▶ WORK INSTRUCTIONS
Would you repeat all of the records underneath, exactly as written?

▶ LISTED ENTRIES
------------------------------
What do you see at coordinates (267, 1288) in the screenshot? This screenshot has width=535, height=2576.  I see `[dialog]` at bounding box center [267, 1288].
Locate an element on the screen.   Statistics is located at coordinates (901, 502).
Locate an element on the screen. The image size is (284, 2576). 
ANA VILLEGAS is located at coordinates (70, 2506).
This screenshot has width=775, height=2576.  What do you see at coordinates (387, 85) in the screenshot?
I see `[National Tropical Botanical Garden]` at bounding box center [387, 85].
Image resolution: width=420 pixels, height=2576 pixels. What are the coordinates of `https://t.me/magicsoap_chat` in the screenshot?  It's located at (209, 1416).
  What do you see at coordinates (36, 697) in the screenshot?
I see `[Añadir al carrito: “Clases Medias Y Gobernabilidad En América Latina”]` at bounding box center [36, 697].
------------------------------
▶ EXERCISE RESPONSE
What do you see at coordinates (267, 1288) in the screenshot? This screenshot has width=535, height=2576.  I see `[dialog]` at bounding box center [267, 1288].
Locate an element on the screen.   Statistics is located at coordinates (901, 502).
Locate an element on the screen. The image size is (284, 2576). 
ANA VILLEGAS is located at coordinates (70, 2506).
This screenshot has width=775, height=2576.  What do you see at coordinates (387, 85) in the screenshot?
I see `[National Tropical Botanical Garden]` at bounding box center [387, 85].
Image resolution: width=420 pixels, height=2576 pixels. What are the coordinates of `https://t.me/magicsoap_chat` in the screenshot?  It's located at (209, 1416).
  What do you see at coordinates (36, 697) in the screenshot?
I see `[Añadir al carrito: “Clases Medias Y Gobernabilidad En América Latina”]` at bounding box center [36, 697].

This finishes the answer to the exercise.